Skip to main content

Data Repository

The Broad Center is building a foundational data repository that will serve as an aggregator of key data on school system management, leadership, governance, and organizations. These type of data have not been extensively or comprehensively collected or maintained previously, contributing to a barrier to entry for researchers interested in exploring questions around K-12 education systems. The data repository is available via GitHub.

The datasets currently included in the data repository are:

  • Superintendent Research Dataset: This is a public panel dataset tracking school superintendents in most US school districts. It is designed to be easy to merge with other education datasets.
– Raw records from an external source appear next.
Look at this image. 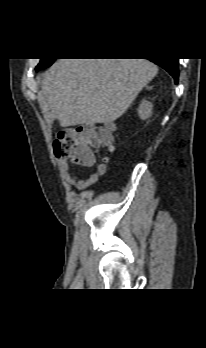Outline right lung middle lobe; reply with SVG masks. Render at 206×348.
I'll list each match as a JSON object with an SVG mask.
<instances>
[{
  "label": "right lung middle lobe",
  "instance_id": "obj_1",
  "mask_svg": "<svg viewBox=\"0 0 206 348\" xmlns=\"http://www.w3.org/2000/svg\"><path fill=\"white\" fill-rule=\"evenodd\" d=\"M55 59H41L40 63L36 67V70L44 69L48 66H50Z\"/></svg>",
  "mask_w": 206,
  "mask_h": 348
}]
</instances>
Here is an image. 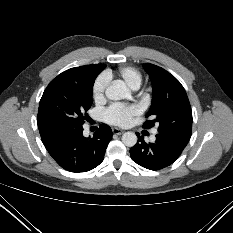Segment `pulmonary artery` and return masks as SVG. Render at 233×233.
Listing matches in <instances>:
<instances>
[{"mask_svg": "<svg viewBox=\"0 0 233 233\" xmlns=\"http://www.w3.org/2000/svg\"><path fill=\"white\" fill-rule=\"evenodd\" d=\"M138 87H139V86H136V87H134L133 89L136 90V89H138ZM156 133H157V129H155V130L153 131V135H155ZM153 138H154V137H153Z\"/></svg>", "mask_w": 233, "mask_h": 233, "instance_id": "e3ab8cb5", "label": "pulmonary artery"}]
</instances>
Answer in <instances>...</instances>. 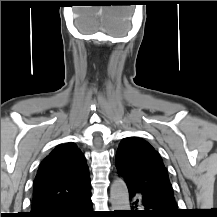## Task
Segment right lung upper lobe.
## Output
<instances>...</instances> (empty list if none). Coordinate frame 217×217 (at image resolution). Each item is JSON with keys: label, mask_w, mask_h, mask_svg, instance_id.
<instances>
[{"label": "right lung upper lobe", "mask_w": 217, "mask_h": 217, "mask_svg": "<svg viewBox=\"0 0 217 217\" xmlns=\"http://www.w3.org/2000/svg\"><path fill=\"white\" fill-rule=\"evenodd\" d=\"M90 192L85 157L74 143L60 144L40 164L29 215L39 214L62 201L75 200Z\"/></svg>", "instance_id": "cb5924a9"}]
</instances>
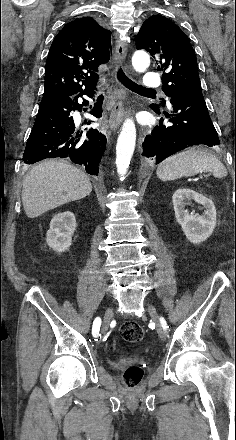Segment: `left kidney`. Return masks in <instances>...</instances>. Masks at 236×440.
Instances as JSON below:
<instances>
[{
  "mask_svg": "<svg viewBox=\"0 0 236 440\" xmlns=\"http://www.w3.org/2000/svg\"><path fill=\"white\" fill-rule=\"evenodd\" d=\"M194 200L205 209L202 215L189 213L187 202ZM176 221L181 225L187 239L194 244L211 236L216 226V208L213 201L191 189H177L172 196Z\"/></svg>",
  "mask_w": 236,
  "mask_h": 440,
  "instance_id": "5707ae66",
  "label": "left kidney"
}]
</instances>
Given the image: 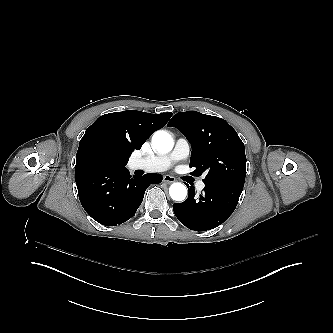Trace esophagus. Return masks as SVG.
I'll list each match as a JSON object with an SVG mask.
<instances>
[{"mask_svg": "<svg viewBox=\"0 0 333 333\" xmlns=\"http://www.w3.org/2000/svg\"><path fill=\"white\" fill-rule=\"evenodd\" d=\"M163 181L166 182V183H173L176 181V178L175 177H172L170 175H165L163 177Z\"/></svg>", "mask_w": 333, "mask_h": 333, "instance_id": "34e87169", "label": "esophagus"}]
</instances>
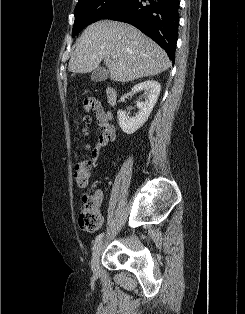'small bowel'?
<instances>
[{
	"mask_svg": "<svg viewBox=\"0 0 245 314\" xmlns=\"http://www.w3.org/2000/svg\"><path fill=\"white\" fill-rule=\"evenodd\" d=\"M84 110L93 112L98 126L96 142L92 149V160L96 163L102 150L115 141L116 130L111 115L104 109L102 102L98 99L89 98V103L84 104ZM101 200L102 196L98 195V204L101 203Z\"/></svg>",
	"mask_w": 245,
	"mask_h": 314,
	"instance_id": "obj_1",
	"label": "small bowel"
}]
</instances>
TBC at SOM acknowledges Sam Stemper for his foundational work in aggregating this dataset.
  • District structure and strategy: Individual level data from employee records at 87 public school districts in the United States, shared by Broad network member William Eger (TBR 2017-19), Assistant Superintendent of Finance & Operations, Ravenswood City School District as part of his dissertation research. The data include both raw numbers and classification of different employee types and positions within the district organizational chart, as classified by Eger in his research.
  • School capital investments: This is a public dataset linking school capital investments to student and school district outcomes from Biasi et al. (2025).

Citation Details: The Broad Center encourages researchers to utilize and add to the data in the repository. Please cite per the guidance found on the data repository site.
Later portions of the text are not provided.